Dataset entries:
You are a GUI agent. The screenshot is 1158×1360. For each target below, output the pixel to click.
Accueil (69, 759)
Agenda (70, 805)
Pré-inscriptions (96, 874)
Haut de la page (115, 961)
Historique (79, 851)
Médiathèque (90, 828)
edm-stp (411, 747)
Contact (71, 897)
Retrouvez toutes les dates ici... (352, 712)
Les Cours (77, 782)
--
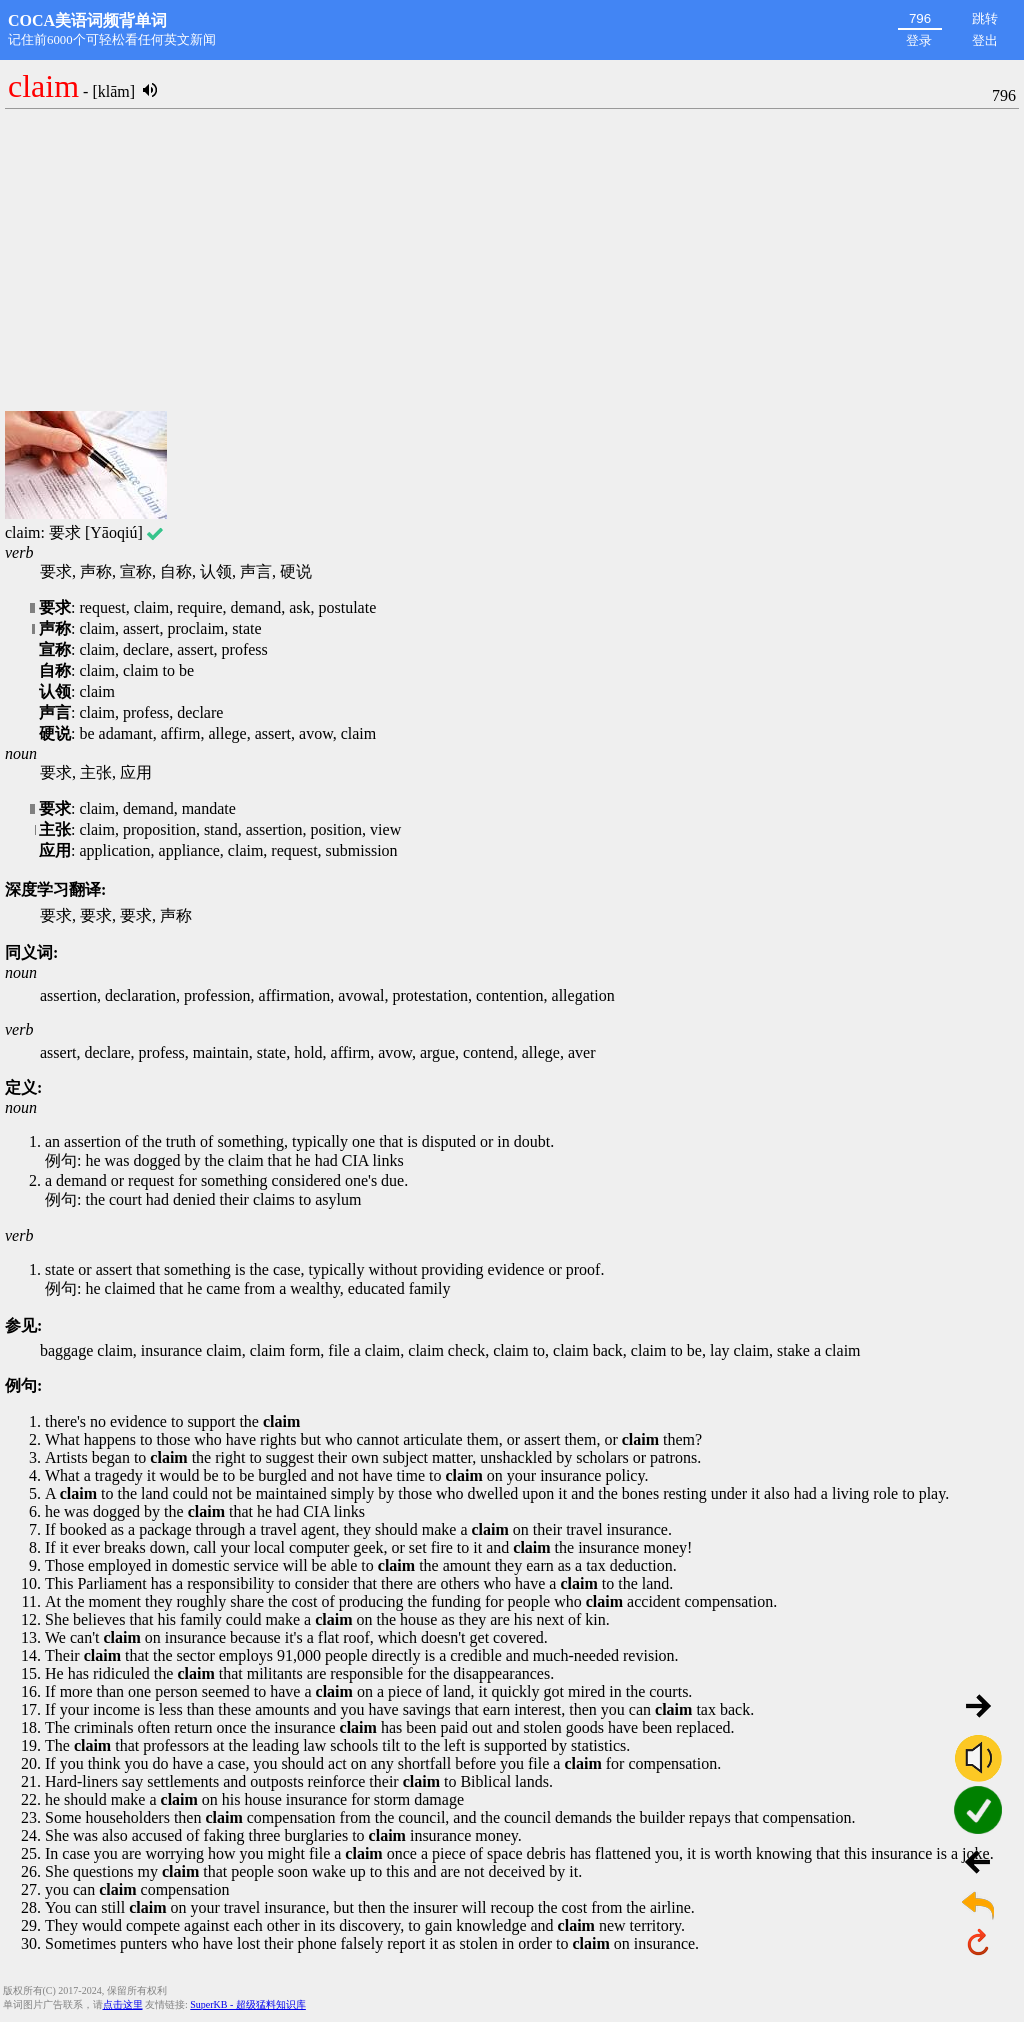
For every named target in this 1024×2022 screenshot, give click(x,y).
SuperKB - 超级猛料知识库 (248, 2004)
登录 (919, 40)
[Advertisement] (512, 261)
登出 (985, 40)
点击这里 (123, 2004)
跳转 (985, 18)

**TASK TO COMPLETE**:
When the line with "Accueil (69, 759)" is reached in the data above, start copying there, and copy each line exactly until the line with "Les Cours (77, 782)" has been copied; copy nothing else.

**WRITTEN ANSWER**:
Accueil (69, 759)
Agenda (70, 805)
Pré-inscriptions (96, 874)
Haut de la page (115, 961)
Historique (79, 851)
Médiathèque (90, 828)
edm-stp (411, 747)
Contact (71, 897)
Retrouvez toutes les dates ici... (352, 712)
Les Cours (77, 782)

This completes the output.